Any objections here?

[oscarbenjamin]

I need to think about this a bit but it seems good. It also extends the capability of factor:

In [1]: factor(4**x - 1) # master
Out[1]: 
 x    
4  - 1

In [3]: factor(4**x - 1) # PR
Out[3]: 
⎛ x    ⎞ ⎛ x    ⎞
⎝2  - 1⎠⋅⎝2  + 1⎠

This I'm less sure about:

In [3]: factor(4**x + 1)
Out[3]: 
 2⋅x    
2    + 1

Maybe that's okay since factor generally puts expressions into a particular canonical form (e.g. expands all powers etc).

Presumably other polynomial functions like gcd, cancel, quo etc are affected:

In [1]: gcd(2**x - 1, 4**x - 1) # master
Out[1]: 1

In [12]: gcd(2**x - 1, 4**x - 1) # PR
Out[12]: 
 x    
2  - 1

[smichr]

I think this is the "sweet spot" to put this handling.

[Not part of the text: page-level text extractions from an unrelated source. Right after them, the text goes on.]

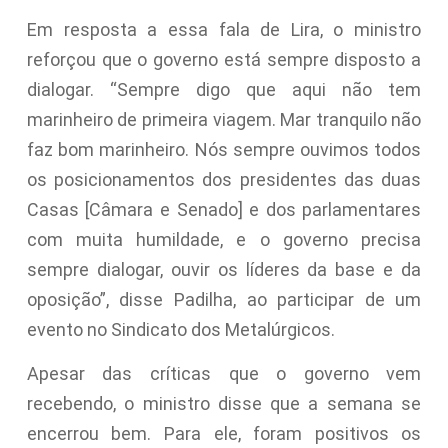
Em resposta a essa fala de Lira, o ministro
reforçou que o governo está sempre disposto a
dialogar. “Sempre digo que aqui não tem
marinheiro de primeira viagem. Mar tranquilo não
faz bom marinheiro. Nós sempre ouvimos todos
os posicionamentos dos presidentes das duas
Casas [Câmara e Senado] e dos parlamentares
com muita humildade, e o governo precisa
sempre dialogar, ouvir os líderes da base e da
oposição”, disse Padilha, ao participar de um
evento no Sindicato dos Metalúrgicos.
Apesar das críticas que o governo vem
recebendo, o ministro disse que a semana se
encerrou bem. Para ele, foram positivos os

It's a very targeted transformation and, as you note, any routine that uses this to put expressions in a generator-canonical form will benefit. Please commit when ready.

[oscarbenjamin]

I think there should be more exploration of how this changes things and more tests for the different functions that would be affected.

It would probably be good to go further than this and handle things like 2**(x/2). I don't propose to make that change here (the same problem exists for sqrt(x)) but since the code will likely be changed in future it's important that there are tests for any functionality that this enables.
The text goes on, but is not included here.